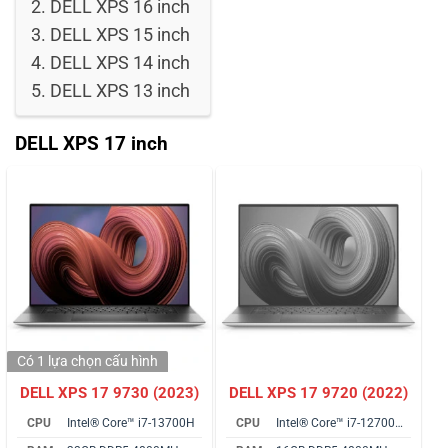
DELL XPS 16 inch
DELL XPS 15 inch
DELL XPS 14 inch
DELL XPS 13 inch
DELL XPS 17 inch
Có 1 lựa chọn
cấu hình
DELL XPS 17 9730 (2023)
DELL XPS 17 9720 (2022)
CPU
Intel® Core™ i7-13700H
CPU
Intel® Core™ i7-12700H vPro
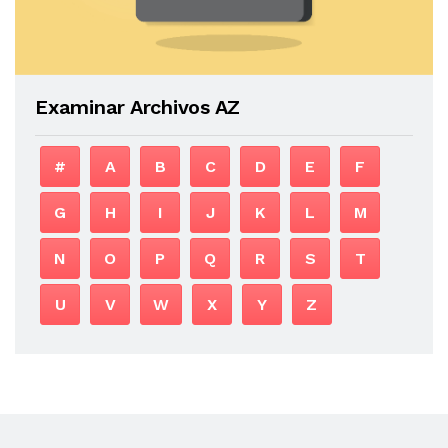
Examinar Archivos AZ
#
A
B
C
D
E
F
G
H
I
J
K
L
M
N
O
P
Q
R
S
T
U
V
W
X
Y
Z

———

## Task brief
The listing above must be repeated exactly, apart from the pictures.

## Reply to the exercise
DELL XPS 16 inch
DELL XPS 15 inch
DELL XPS 14 inch
DELL XPS 13 inch
DELL XPS 17 inch
Có 1 lựa chọn
cấu hình
DELL XPS 17 9730 (2023)
DELL XPS 17 9720 (2022)
CPU
Intel® Core™ i7-13700H
CPU
Intel® Core™ i7-12700H vPro
Examinar Archivos AZ
#
A
B
C
D
E
F
G
H
I
J
K
L
M
N
O
P
Q
R
S
T
U
V
W
X
Y
Z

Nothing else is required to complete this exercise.